From a computational standpoint, the canonical PSO‑k‑means incurs roughly 2–3 times the runtime of plain k‑means due to the swarm evaluation overhead. However, the authors note that PSO’s population‑based nature is amenable to parallelization on modern multi‑core or GPU platforms, making the method feasible for batch processing of medium‑sized datasets. Moreover, the algorithm requires only a modest set of hyper‑parameters (swarm size, iteration limit, inertia schedule), which can be set heuristically without exhaustive tuning.

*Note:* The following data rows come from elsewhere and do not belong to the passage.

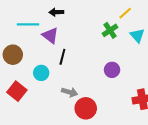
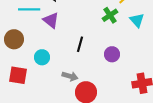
black line: (62, 57) -> (80, 44), moved
red square: (17, 91) -> (18, 75), turned -30

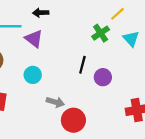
black line: (80, 44) -> (82, 65), moved
cyan circle: (42, 57) -> (33, 75), moved

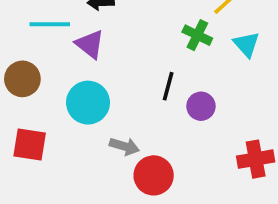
green cross: (101, 33) -> (197, 35), turned -30
cyan circle: (33, 75) -> (88, 103), size x1.5

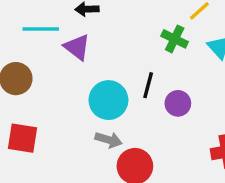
cyan circle: (88, 103) -> (108, 100), moved

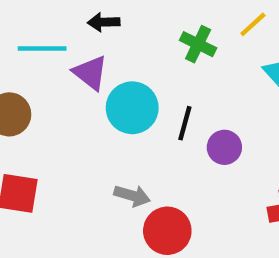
green cross: (175, 39) -> (198, 44), moved
cyan circle: (108, 100) -> (132, 108), moved

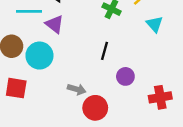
cyan circle: (132, 108) -> (39, 56), moved
purple circle: (224, 147) -> (125, 76), moved

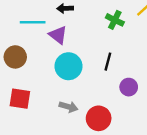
cyan circle: (39, 56) -> (69, 66), moved
gray arrow: (77, 89) -> (69, 107), moved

In conclusion, integrating a dynamically weighted canonical PSO with k‑means delivers a robust, generally applicable clustering framework that produces more compact and well‑separated clusters across heterogeneous real‑world data. The study highlights the importance of adaptive exploration‑exploitation balancing in meta‑heuristic‑enhanced clustering and suggests several avenues for future work: systematic analysis of computational‑quality trade‑offs, extension to multi‑objective optimization that simultaneously optimizes internal and external validity measures, comparison with other meta‑heuristics such as Genetic Algorithms or Differential Evolution, and development of an online version capable of handling streaming data streams.